If you're doing something like pulling headlines and providing links to the full story where it was found, I don't think anybody could reasonably object. If you summarize the story yourself (like slashdot) that's cool; if you quote some of the page it's a little more iffy. Search engines do it. If you're pulling text and serving it yourself, more folks are going to have a problem with that. I'd imagine most sane outfits would ask you (politely first) to desist before going to legal action. My understanding of the concept of "fair use" means that you could summarize and provide links, and even quote chunks directly, even if the original source objected.
What do others get away with is probably the standard to test against. Google caches a lot of pages and serves them, is that republication without permission legal? I think they'll stop offering pages cached from your site if you ask; haven't heard of 'em being sued yet. LinuxToday consists mostly of quotes from stories from other sites, have they gotten any complaints? Granted, their process probably isn't automated.
Then there are things like the Internet Archive:
"A digital library for the future. We have already started to build it - we have already collected much of the Web as well as other public Internet materials including Netnews and downloadable software."
They claim to have near 20 terabytes collected, although AFAIK they don't make any of it available to the public. At least their spider is polite, it seems to honor robots.txt, and it's throttled. What's the legality there?
Then again, there's eWatch, who runs a spider over sites being monitored daily, with never a query for robots.txt and a deceptive User-Agent string. They sell "Internet Monitoring":
"Safeguard stakeholder value, improve customer service, protect corporate reputation, monitor competition, identify trends, and pinpoint corporate activism... "
While not on topic, this quote from the propaganda for their new Cybersleuth(R; TM, & FU) service is also likely of interest:
"eWatch CyberSleuth will attempt to identify the entity or entities behind the screen name(s) which have targeted your organization."
...and...
"...then containment is the next step.
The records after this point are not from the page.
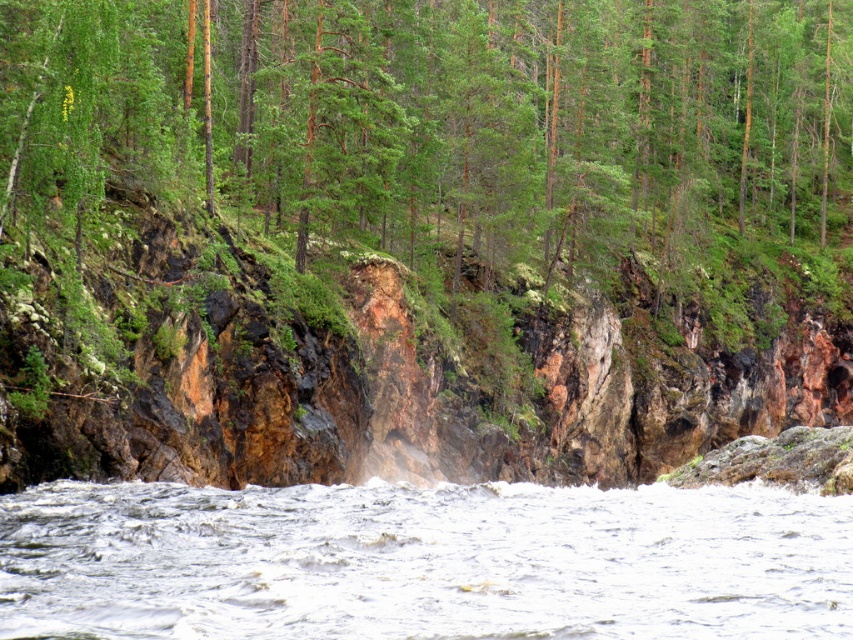 Does green matte rock at center have a larger size compared to white frothy water at center?

Yes.

Is green matte rock at center positioned before white frothy water at center?

No.

Identify the location of green matte rock at center. The image size is (853, 640). (450, 125).

The width and height of the screenshot is (853, 640). What are the coordinates of `green matte rock at center` in the screenshot? It's located at coord(450,125).

Based on the photo, can you confirm if green matte rock at center is wider than rusty rock cliff at center?

Indeed, green matte rock at center has a greater width compared to rusty rock cliff at center.

Is green matte rock at center smaller than rusty rock cliff at center?

Actually, green matte rock at center might be larger than rusty rock cliff at center.

What do you see at coordinates (450, 125) in the screenshot? I see `green matte rock at center` at bounding box center [450, 125].

Identify the location of green matte rock at center. (450, 125).

Can you confirm if rusty rock cliff at center is positioned to the right of white frothy water at center?

Yes, rusty rock cliff at center is to the right of white frothy water at center.

Image resolution: width=853 pixels, height=640 pixels. Describe the element at coordinates (366, 376) in the screenshot. I see `rusty rock cliff at center` at that location.

Is point (103, 378) more distant than point (286, 600)?

That is True.

Identify the location of rusty rock cliff at center. (366, 376). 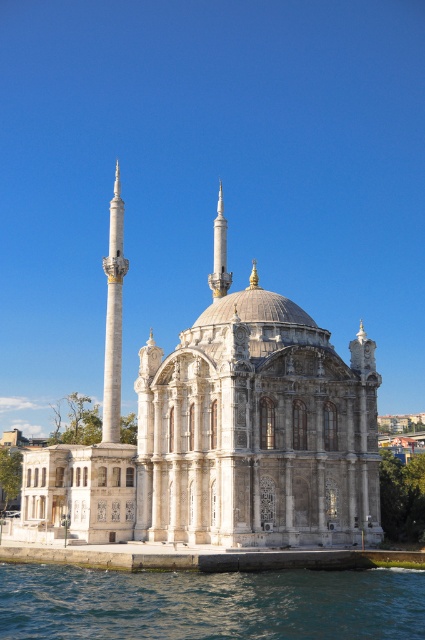 Can you confirm if white stone mosque at center is positioned to the left of white marble minaret at left?

No, white stone mosque at center is not to the left of white marble minaret at left.

Where is `white stone mosque at center`? white stone mosque at center is located at coordinates (221, 429).

Find the location of a particular element. white stone mosque at center is located at coordinates (221, 429).

What do you see at coordinates (221, 429) in the screenshot? This screenshot has height=640, width=425. I see `white stone mosque at center` at bounding box center [221, 429].

Does white stone mosque at center have a smaller size compared to blue water at lower center?

Incorrect, white stone mosque at center is not smaller in size than blue water at lower center.

Where is `white stone mosque at center`? white stone mosque at center is located at coordinates (221, 429).

The image size is (425, 640). Describe the element at coordinates (209, 604) in the screenshot. I see `blue water at lower center` at that location.

Is point (294, 620) positioned before point (119, 380)?

Yes, it is.

The width and height of the screenshot is (425, 640). I want to click on blue water at lower center, so click(x=209, y=604). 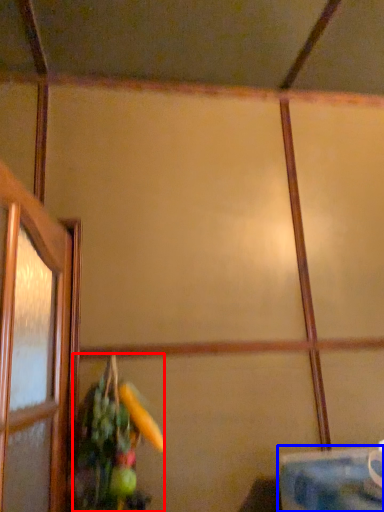 Question: Which point is further to the camera, floral arrangement (highlighted by a red box) or table (highlighted by a blue box)?

Choices:
 (A) floral arrangement
 (B) table

Answer: (A) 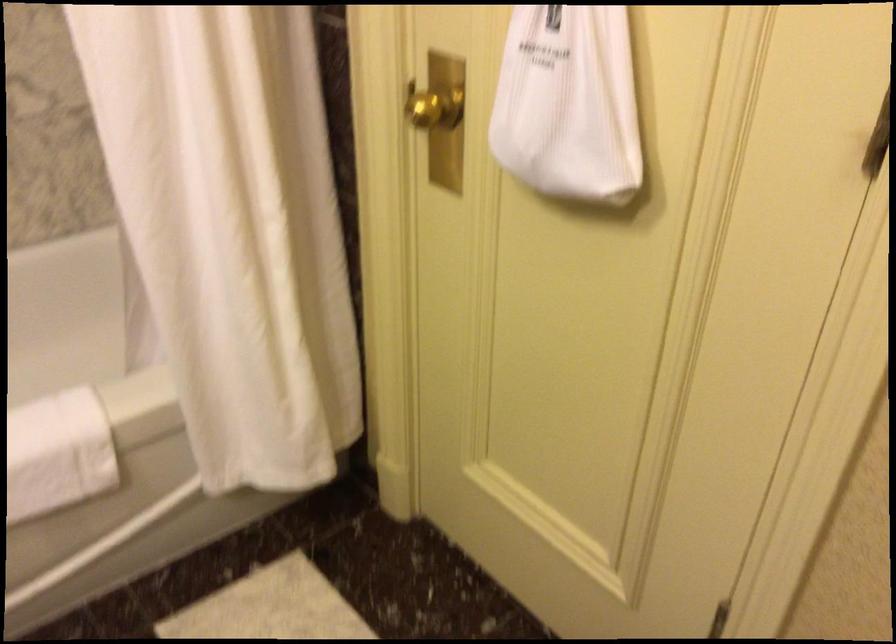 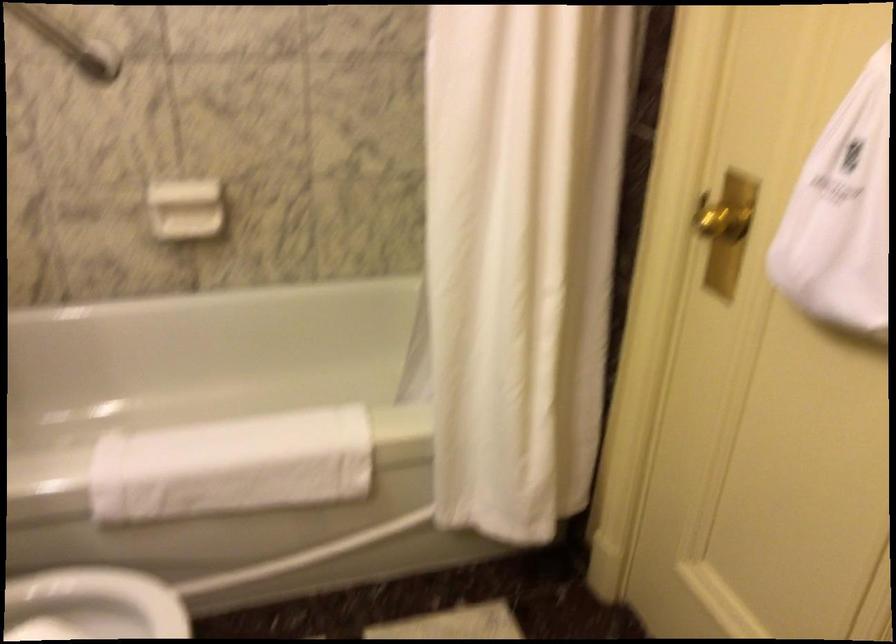 Locate, in the second image, the point that corresponds to (435,114) in the first image.

(722, 222) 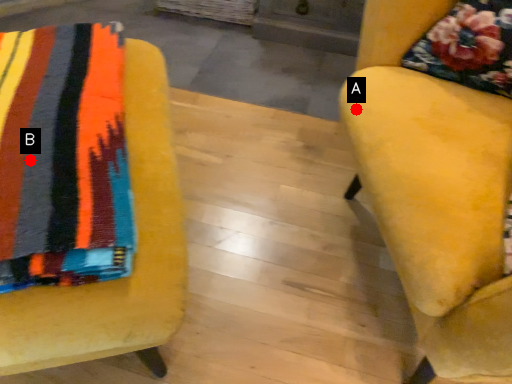 Question: Two points are circled on the image, labeled by A and B beside each circle. Which point is further to the camera?

Choices:
 (A) A is further
 (B) B is further

Answer: (A) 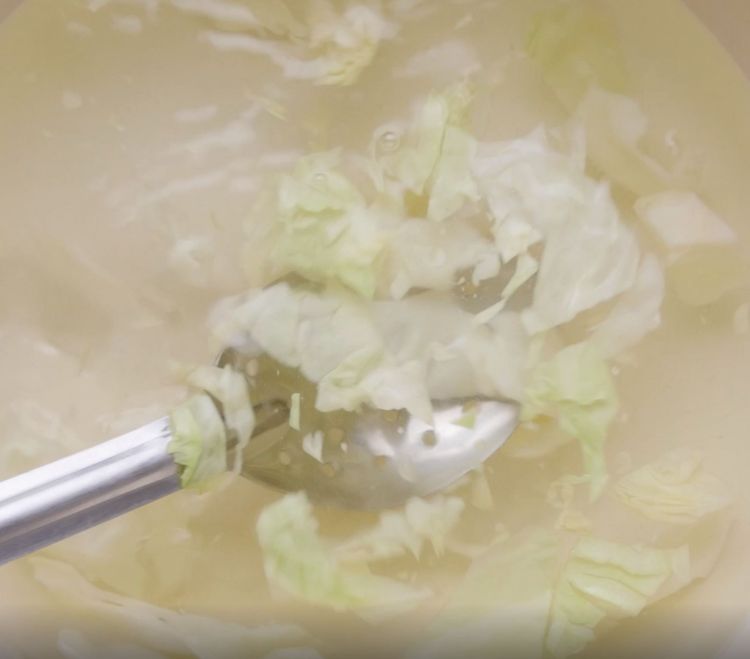 The image size is (750, 659). I want to click on table behind the bowl, so pos(730,14), pos(741,38). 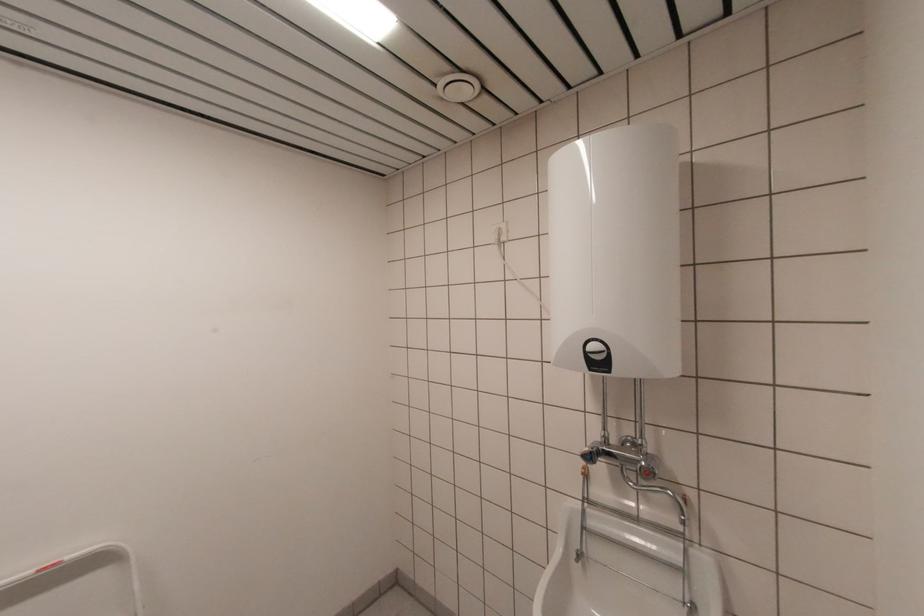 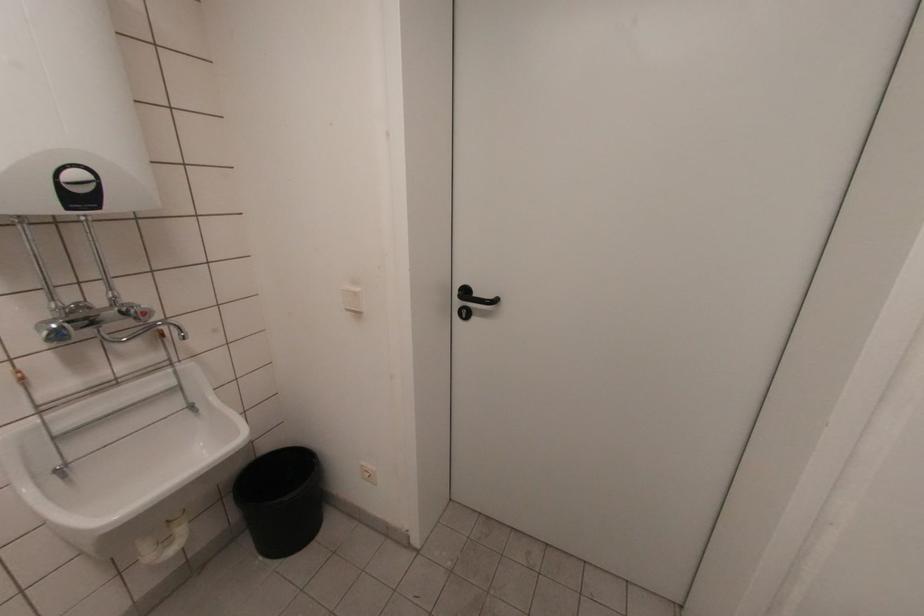 The images are taken continuously from a first-person perspective. In which direction is your viewpoint rotating?

The camera rotated toward right-down. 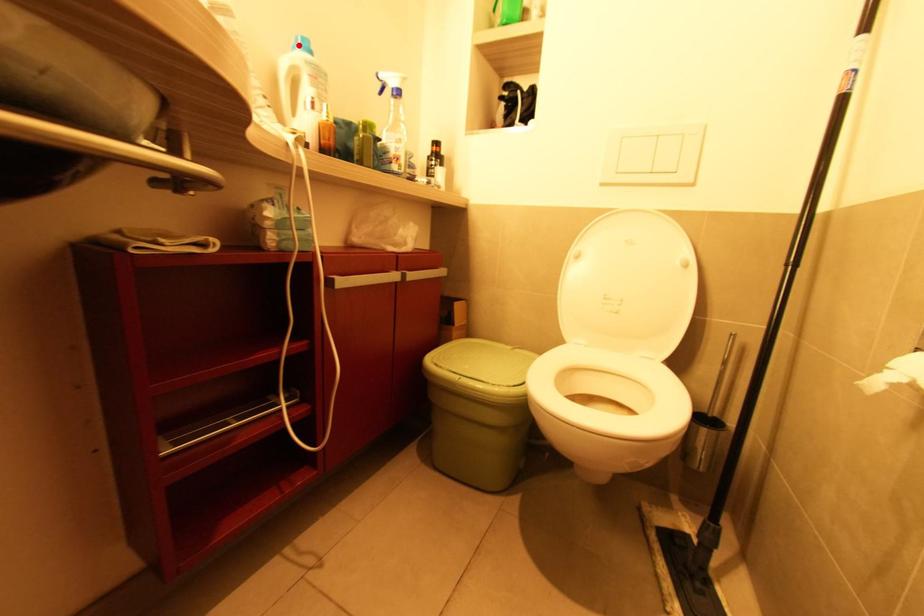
Containment is a two part endeavor focusing on (1.) Neutralizing the information appearing online, and; (2.) Identifying the perpetrators behind the postings, rogue website, hack, etc. Neutralizing information posted online, if appropriate, is the removal of the offending messages from where ever they appear in cyberspace. This may mean something as simple as removing a posting from a web message board on Yahoo! to the shuttering of a terrorist web site. The objective is to not only stop the spread of incorrect information, but ensure that what has already spread is also eliminated."
Go check it out on their site; I've lost some context in quoting. That'll probably get me a free target's eye view of the service.
...but I tend to ramble. To get back to the point, I'd say go ahead and do it, openly and above board, and see what kind of feedback you get from your vict... sources.